The silly thing is, I still constantly monitor my ~1000 feeds for all manner of information, and new neogeo links keep on popping up. There they then sit, aging quickly, until I have a hypothetical moment to turn them in a full-fledged post here on Ogle Earth. Alas, by the time that (currently rare) moment rolls around, the links are hopelessly out of date, even if the commentary might still be worth writing.
Luckily, in these days of falling attention spans, shortening news cycles and the concomitant rise of Twitter, a simple solution is at hand. Saving links for a proper post is so 2008. Instead, let’s post them immediately to Twitter with some added snark, collect them on a Delicious account (live RSS feed), and then have Delicious dump them nightly on Ogle Earth for reference.

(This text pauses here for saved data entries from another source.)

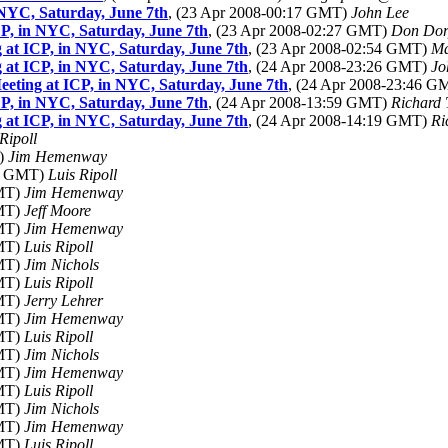
NYC, Saturday, June 7th
, (23 Apr 2008-00:17 GMT)
John Lee
P, in NYC, Saturday, June 7th
, (23 Apr 2008-02:27 GMT)
Don Dor
at ICP, in NYC, Saturday, June 7th
, (23 Apr 2008-02:54 GMT)
Ma
at ICP, in NYC, Saturday, June 7th
, (24 Apr 2008-23:26 GMT)
Jo
eting at ICP, in NYC, Saturday, June 7th
, (24 Apr 2008-23:46 
P, in NYC, Saturday, June 7th
, (24 Apr 2008-13:59 GMT)
Richard 
at ICP, in NYC, Saturday, June 7th
, (24 Apr 2008-14:19 GMT)
Ri
Ripoll
T)
Jim Hemenway
55 GMT)
Luis Ripoll
GMT)
Jim Hemenway
GMT)
Jeff Moore
GMT)
Jim Hemenway
GMT)
Luis Ripoll
GMT)
Jim Nichols
GMT)
Luis Ripoll
GMT)
Jerry Lehrer
GMT)
Jim Hemenway
GMT)
Luis Ripoll
GMT)
Jim Nichols
GMT)
Jim Hemenway
GMT)
Luis Ripoll
GMT)
Jim Nichols
GMT)
Jim Hemenway
GMT)
Luis Ripoll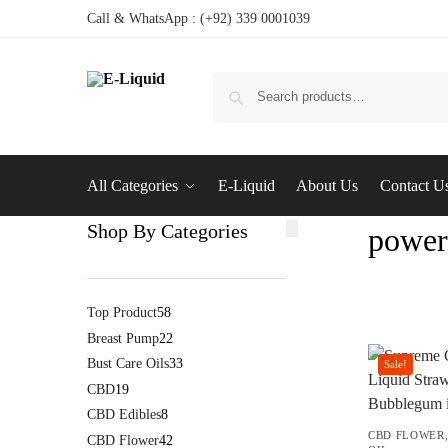
Call & WhatsApp : (+92) 339 0001039
All Categories
E-Liquid
About Us
Contact U
Shop By Categories
power
Top Product
58
Breast Pump
22
Bust Care Oils
33
Sale!
CBD
19
CBD Edibles
8
CBD FLOWER
CBD Flower
42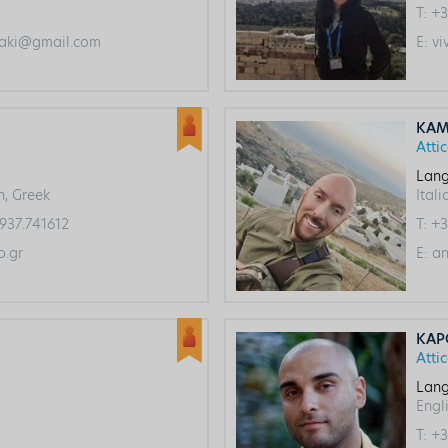
T:
+3
aki@gmail.com
E:
vi
KAM
Atti
Lang
h, Greek
Itali
937.741612
T:
+3
.gr
E:
an
KAP
Atti
Lang
Engli
T:
+3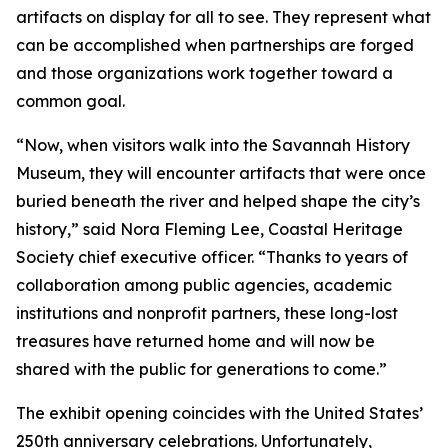
artifacts on display for all to see. They represent what
can be accomplished when partnerships are forged
and those organizations work together toward a
common goal.
“Now, when visitors walk into the Savannah History
Museum, they will encounter artifacts that were once
buried beneath the river and helped shape the city’s
history,” said Nora Fleming Lee, Coastal Heritage
Society chief executive officer. “Thanks to years of
collaboration among public agencies, academic
institutions and nonprofit partners, these long-lost
treasures have returned home and will now be
shared with the public for generations to come.”
The exhibit opening coincides with the United States’
250th anniversary celebrations. Unfortunately,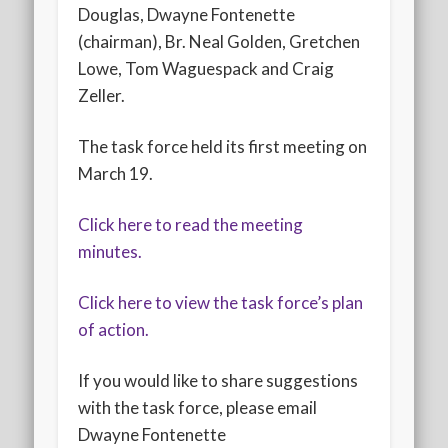
Douglas, Dwayne Fontenette
(chairman), Br. Neal Golden, Gretchen
Lowe, Tom Waguespack and Craig
Zeller.
The task force held its first meeting on
March 19.
Click here to read the meeting
minutes.
Click here to view the task force’s plan
of action.
If you would like to share suggestions
with the task force, please email
Dwayne Fontenette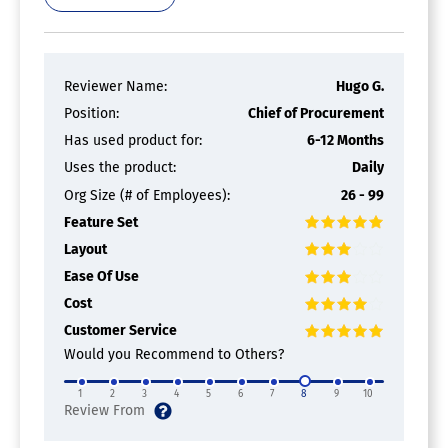
Reviewer Name:
Hugo G.
Position:
Chief of Procurement
Has used product for:
6-12 Months
Uses the product:
Daily
Org Size (# of Employees):
26 - 99
Feature Set
Layout
Ease Of Use
Cost
Customer Service
Would you Recommend to Others?
1
2
3
4
5
6
7
8
9
10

So, follow @ogleearth on Twitter, and you get tomorrow’s links today, live, as I find and post them. And when I post a proper long-form entry on Ogle Earth, @ogleearth will also tell you about it.

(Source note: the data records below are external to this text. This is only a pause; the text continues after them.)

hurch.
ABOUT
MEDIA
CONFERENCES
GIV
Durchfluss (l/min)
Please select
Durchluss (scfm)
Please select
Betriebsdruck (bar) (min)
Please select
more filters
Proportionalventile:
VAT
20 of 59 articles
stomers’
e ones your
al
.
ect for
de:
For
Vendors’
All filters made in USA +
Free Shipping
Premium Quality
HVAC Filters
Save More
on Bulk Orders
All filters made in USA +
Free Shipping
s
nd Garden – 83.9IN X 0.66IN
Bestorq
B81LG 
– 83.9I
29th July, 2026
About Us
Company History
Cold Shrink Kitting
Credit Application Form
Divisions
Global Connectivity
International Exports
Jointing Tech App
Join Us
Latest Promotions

All this link-fu needs to happen automatically, of course. But how? I tried some social media aggregation and automation services, all of which had issues, but eventually I hit upon Tarpipe, which is a kind of socialized Yahoo! Pipes.

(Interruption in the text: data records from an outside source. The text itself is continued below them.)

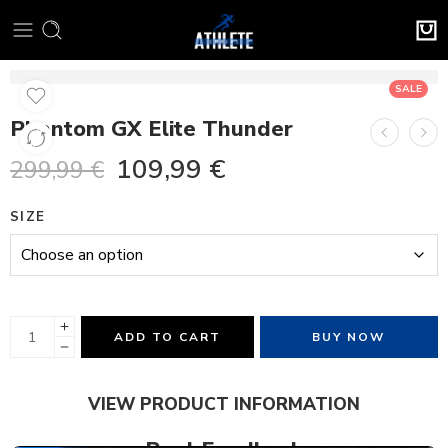
SALE
Phantom GX Elite Thunder
109,99
€
299,99
€
SIZE
ADD TO CART
BUY NOW
VIEW PRODUCT INFORMATION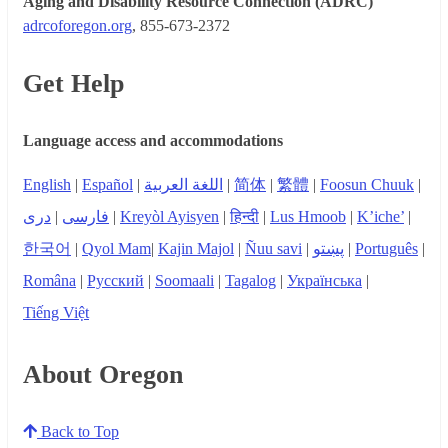
Aging and Disability Resource Connection (ADRC)
adrcoforegon.org
, 855-673-2372
Get Help
Language access and accommodations
English
|
Español
|
اللغة العربية
|
简体
|
繁體
|
Foosun Chuuk
|
دری
|
فارسی
|
Kreyòl Ayisyen
|
हिन्दी
|
Lus Hmoob
|
K’iche’
|
한국어
|
Qyol Mam
|
Kajin Majol
|
Ñuu savi
|
پښتو
|
Português
|
Româna
|
Русский
|
Soomaali
|
Tagalog
|
Українська
|
Tiếng Việt
About Oregon
Back to Top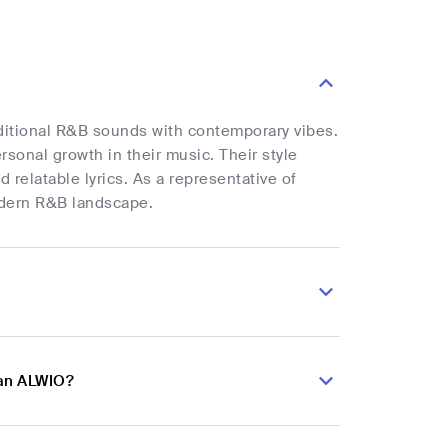
ditional R&B sounds with contemporary vibes.
rsonal growth in their music. Their style
elatable lyrics. As a representative of
odern R&B landscape.
ian ALWIO?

I love the concept of Tarpipe, and the implementation for the most part works too, even as a beta (Facebook support is still spotty). Either by email or RESTfully, submit text snippets or files, then manipulate and guide these to their final resting place on various social media sites. For example, here is the flow chart for my new publishing process:
In another workflow I’ve made, I email a photo to Tarpipe to upload it to Flickr, shorten the Flickr photo URL, then post that URL together with my caption to Twitter and (soon, Inch’Allah) Facebook. This way my photos don’t get duplicated all over the web, and I keep my authorship rights intact. (Yes, Facebook, I’m looking at you.)
And, to ensure a neogeo angle for this post, I’ll mention that Tarpipe comes with a Google Geocoding connector, so you could, if you wanted to, turn place names into Flickr geotags as part of your social media publishing process. And Tarpipe feels like it is only scratching the surface of what is possible — conditionals, for example, would be nice, as well as more social API connectors.
(PS: Not until China’s censors blanket-banished all sites on the Blogspot.com domain from this side of the Chinese firewall did I realize how much of my tech information comes from there. I find myself turning on my VPN repeatedly during the day as I bounce up against this silliness while trying to access content on blogspot.com. All it does, of course, is raise the cost of this information for China’s digerati, as well as removing it for consideration from the rest, including future potential digerati. In both cases, the leadership is hobbling the potential of its citizens.)